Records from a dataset
- - - - -
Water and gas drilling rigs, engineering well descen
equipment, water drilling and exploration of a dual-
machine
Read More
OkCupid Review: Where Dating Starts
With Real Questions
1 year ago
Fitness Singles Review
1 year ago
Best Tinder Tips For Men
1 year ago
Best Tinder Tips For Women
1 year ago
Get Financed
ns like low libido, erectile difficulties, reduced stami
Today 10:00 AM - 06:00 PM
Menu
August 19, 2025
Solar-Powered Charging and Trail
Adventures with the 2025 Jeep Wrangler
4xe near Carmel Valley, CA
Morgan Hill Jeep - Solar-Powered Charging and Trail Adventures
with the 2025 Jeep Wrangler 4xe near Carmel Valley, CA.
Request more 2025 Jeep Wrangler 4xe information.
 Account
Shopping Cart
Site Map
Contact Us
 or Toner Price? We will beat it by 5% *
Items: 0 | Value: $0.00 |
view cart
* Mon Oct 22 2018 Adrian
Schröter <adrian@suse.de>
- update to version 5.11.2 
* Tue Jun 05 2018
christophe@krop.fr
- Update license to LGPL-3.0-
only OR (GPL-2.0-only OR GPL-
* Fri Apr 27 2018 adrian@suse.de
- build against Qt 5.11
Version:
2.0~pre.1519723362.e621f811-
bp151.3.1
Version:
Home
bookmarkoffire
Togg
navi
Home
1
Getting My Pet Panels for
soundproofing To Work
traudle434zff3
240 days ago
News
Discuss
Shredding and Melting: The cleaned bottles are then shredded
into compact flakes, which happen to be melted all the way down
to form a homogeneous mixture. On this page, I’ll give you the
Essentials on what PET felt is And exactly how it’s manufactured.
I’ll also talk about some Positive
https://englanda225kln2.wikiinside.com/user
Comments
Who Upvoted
- - - - -
Work request
Work through the entries, filtering for the string "Solar", and copy each line that holds it.

Exercise output
Solar-Powered Charging and Trail
Morgan Hill Jeep - Solar-Powered Charging and Trail Adventures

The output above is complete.